GoodRx is an online prescription drug cost comparison tool which can tell you how much specific prescriptions cost at different pharmacies in your zip code, and also offers information on generic alternatives to some excruciatingly expensive drugs you might require.

Discount prescription cards are another way to save. My Walgreens discount Rx card saves me up to 20% on my prescription meds. Most chain pharmacies have similar programs.

There are national drug discount programs such as Rx Saving Plus that also provide discounts on prescription medications for pets. There are many bogus or just useless Rx discount cards and they are changing all the time so do your homework before investing in or signing up for one.

For those who take medications not in the drug formularies of their insurance’s carriers, these tools can be a godsend.

There are aboveground and underground prescription drug exchanges/drug recycling resources to be found. HIV medications, still so very expensive, have been exchanged between people living with HIV for some time. More recently, people taking unaffordable psychiatric meds have organized various ways to distribute unused medication through informal channels.

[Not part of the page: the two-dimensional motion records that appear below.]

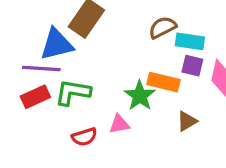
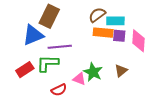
purple line: (41, 68) -> (60, 47), moved
orange rectangle: (163, 82) -> (103, 33), moved
green star: (140, 96) -> (93, 72), moved
pink triangle: (119, 124) -> (79, 79), turned 40

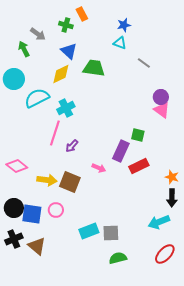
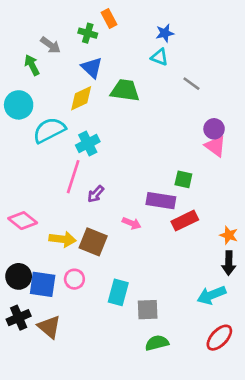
purple rectangle: (121, 151) -> (161, 201), turned 75
cyan rectangle: (89, 231) -> (118, 292), moved, turned -54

NerdWallet advises, “Asking your physician for a free sample of a new drug is a good way to save money, at least in the short term. Using a 10- or 14-day trial will help you decide if the prescription is right for you, and in the meantime you can shop for a discount on a longer-term supply. Drug manufacturers often offer 30-day free trials of medications through magazine coupons and online discounts.”

Also, seemingly promising patient assistance programs offered through Big Pharma are generally designed not to work for most people. If you take Lipitor, manufactured by Pfizer or Abilify, manufactured by Bristol-Myers Squibb, and think you might qualify for Pfizer Rx Pathways or a BMS’ Patient Assistance Foundation program be prepared to be extremely frustrated. But also get prepared to be aggressive and persistent if you want to succeed in the process. The initial intake folks are call center employees with no power. Fax or mail a copy of your application with a personal letter to the drug company CEO ‘s office, ask for another review of your application if you are rejected, write your local paper or other news outlet to ask for support and assistance, and generally make a fuss if you are not feeling represented properly. Remember, the squeaky wheel gets the grease!

Finally, the most radical act of hacks is putting your body on the line and your money where your mouth is by picketing, protesting and/or boycotting, writing to and calling your elected officials, and speaking and testifying at the city, state and federal level. Doing these activities alone can seem both isolating and futile while getting a group of folks together to work the phones and write letters or showing up together at a demonstration feels much more empowering.

There is, as we know, power in numbers. Be counted!